Group Final Project
Group Brainstorm on Bacteriophage Engineering
Computational Engineering of the MS2 Lysis Protein (L) Background. The MS2 L protein is a 75-amino-acid polypeptide that lyses E. coli by an incompletely understood mechanism. Its C-terminal transmembrane (TM) domain inserts into the cytoplasmic membrane and oligomerizes, causing depolarization that triggers host autolytic enzymes to degrade the murein layer. Recessive, conservative missense mutations clustered around a conserved LS dipeptide strongly implies L engages an unidentified host protein target rather than simply disrupting the bilayer. The dispensable N-terminal domain binds chaperone DnaJ (with solved PDB structures), modulating lysis timing. Its removal causes lysis ~20 min earlier. No experimental structure of L exists. Goals. (1) Stabilize L for more robust membrane accumulation. (2) Accelerate lysis by bypassing DnaJ-dependent regulatory timing and improving delivery of functional L to the membrane. Because the downstream lytic target is unknown, we do not attempt to enhance per-molecule toxicity at the point of target engagement; we focus on removing regulatory brakes and increasing the supply of functional protein. Pipeline: Three Tools, Each Non-Redundant
- Clustal Omega (Conservation Map). Align L homologs across Leviviridae (MS2, f2, R17, GA, PP7, AP205, PRR1, M12, KU1, JP34). Conserved C-terminal residues, especially the LS motif, are presumed to mediate the unknown heterotypic interaction and are excluded from mutation. This map constrains all downstream design.

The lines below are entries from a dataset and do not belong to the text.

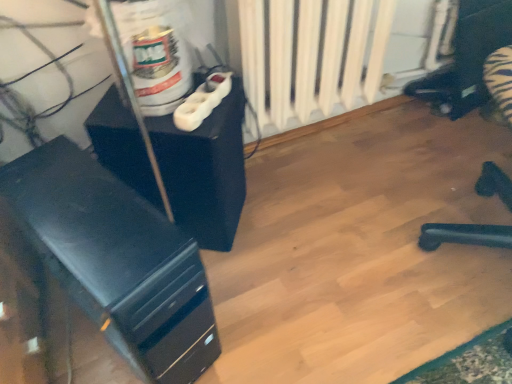 This screenshot has width=512, height=384. I want to click on free point in front of matte black cabinet at center-left, placed as the first furniture when sorted from top to bottom, so click(x=232, y=299). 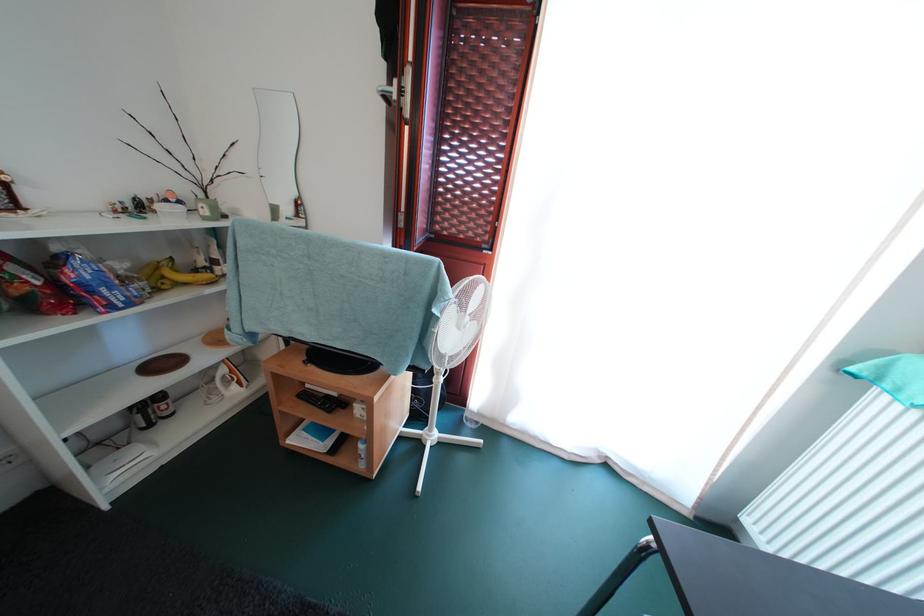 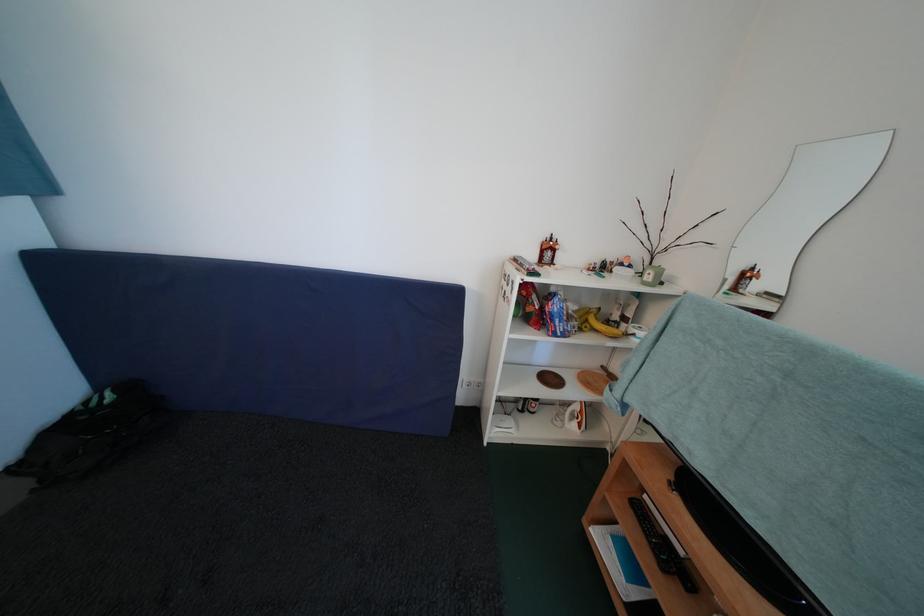 Locate, in the second image, the point that corresponds to pixel 229 376 in the first image.

(584, 411) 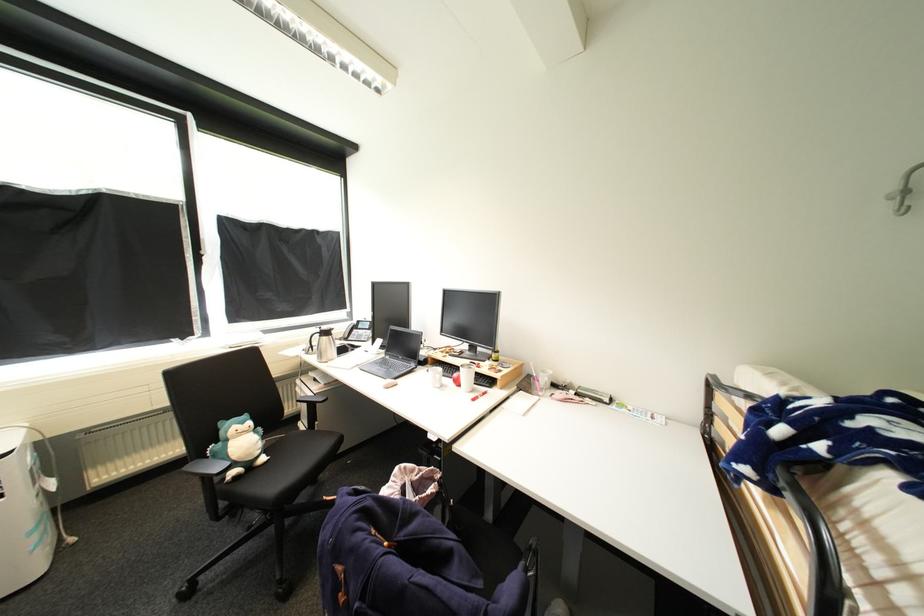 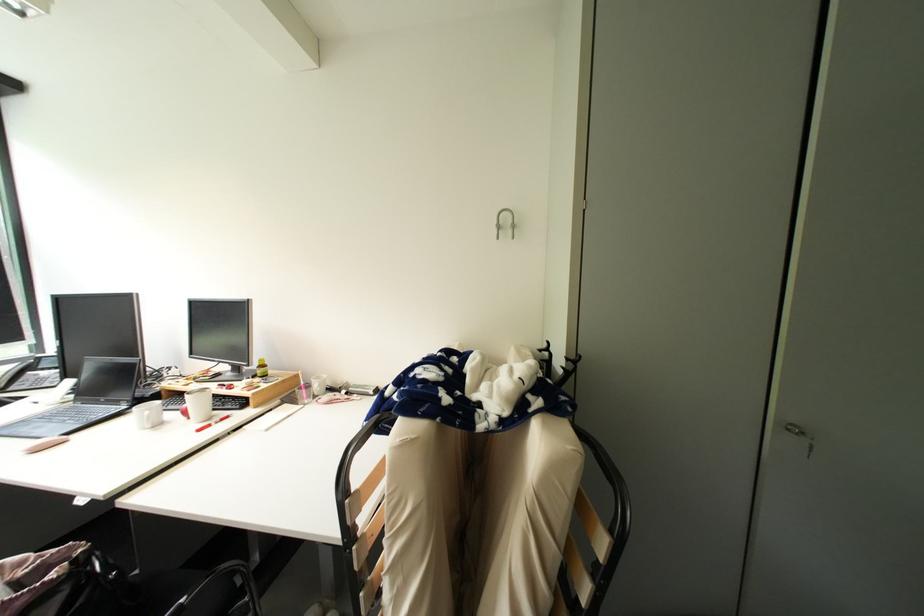 From the picture: Which direction would the cameraman need to move to produce the second image?

The movement direction of the cameraman is right, backward. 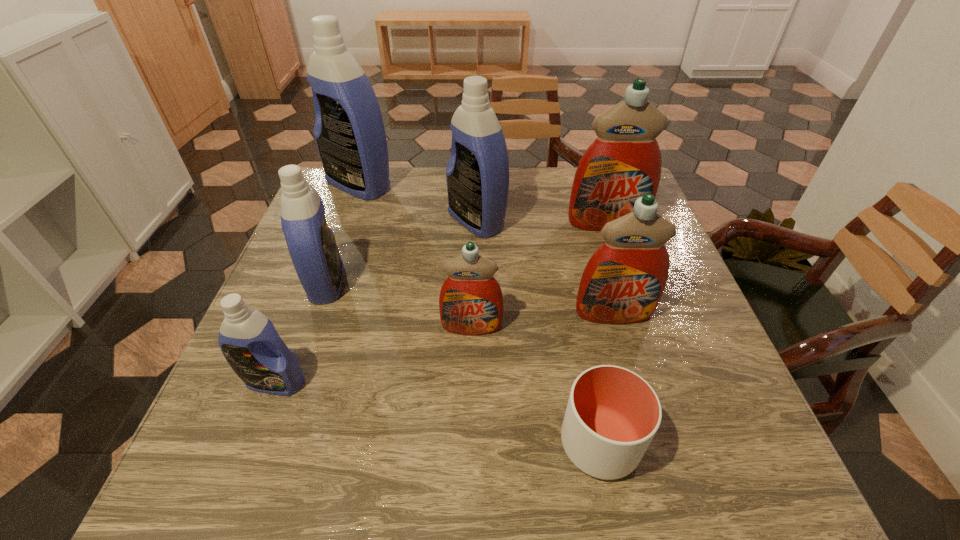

- ESM2 + Deep Combinatorial Scanning (Fitness Oracle). Score every single-point mutation by log-likelihood change: increases at mutable positions indicate stabilizing substitutions (Goal 1). N-terminal scanning identifies mutations that disrupt DnaJ binding (Goal 2). A strict preservation rule applies near the LS motif: mutations are evaluated for maintenance of wild-type fitness, not improvement. The genetics show even conservative changes there cause recessive loss of function. Pairwise combinatorial scanning (about ~2M pairs) captures epistatic synergies at mutable positions. This could be potentially pushed further with enough compute.
- AlphaFold 3 (Structural Filter + Complex Model). Predicts variant structures as a sanity check (does the TM helix survive?) and models the L–DnaJ complex to verify that N-terminal truncations/mutations disrupt the regulatory interface. Used as a filter, not a design engine. PAE matrix identifies confident interface contacts. Ranking. Composite score: ESM2 log-likelihood gain (stability) + conservation preservation (all essential residues intact) + AF3-predicted DnaJ-binding disruption (for timing bypass). Top 10–20 variants advance to experimental validation.
Why Not More Tools? ProteinMPNN is excluded because it is trained on crystallized globular PDB proteins, not predicted structures of disordered membrane peptides. The compute is invested in combinatorial ESM2 depth. Pitfalls No experimental structure: All structural reasoning rests on AF3 predictions for a challenging target; mitigated by treating AF3 as a filter and cross-referencing against the conservation map. Unknown lytic target: The central limitation. We cannot optimize target-binding affinity for an unidentified partner; engineering is restricted to upstream properties (stability, membrane delivery, DnaJ bypass). Autolysin bottleneck: If lysis rate is limited by host autolytic enzyme activity rather than L accumulation, stabilization gains may show diminishing returns; the plaque assay will reveal this.